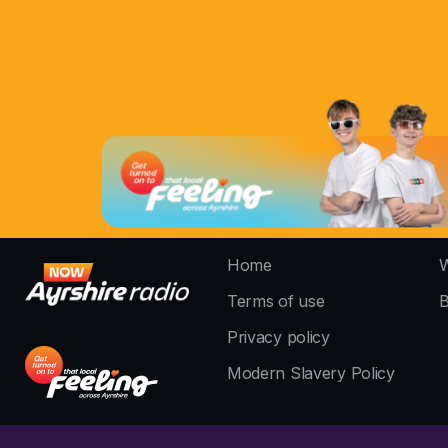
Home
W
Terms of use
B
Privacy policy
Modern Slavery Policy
•••••
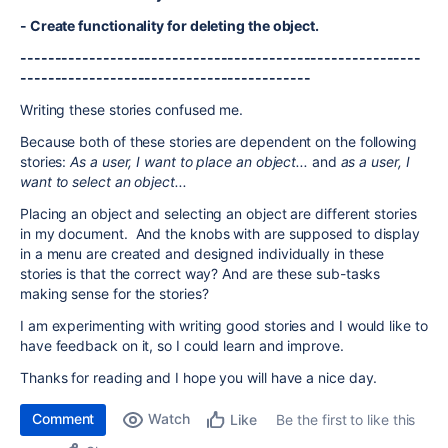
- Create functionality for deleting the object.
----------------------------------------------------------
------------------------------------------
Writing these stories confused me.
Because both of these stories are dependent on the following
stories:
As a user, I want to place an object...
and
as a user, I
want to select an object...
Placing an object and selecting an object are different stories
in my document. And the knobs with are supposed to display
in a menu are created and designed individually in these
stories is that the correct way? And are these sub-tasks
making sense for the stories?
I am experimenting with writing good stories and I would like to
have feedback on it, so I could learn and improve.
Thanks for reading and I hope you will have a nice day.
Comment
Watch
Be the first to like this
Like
•••••
● WORK ITEM
Copy out each line of the material that holds the word "have".

● ANSWER TO THE PROBLEM
have feedback on it, so I could learn and improve.
Thanks for reading and I hope you will have a nice day.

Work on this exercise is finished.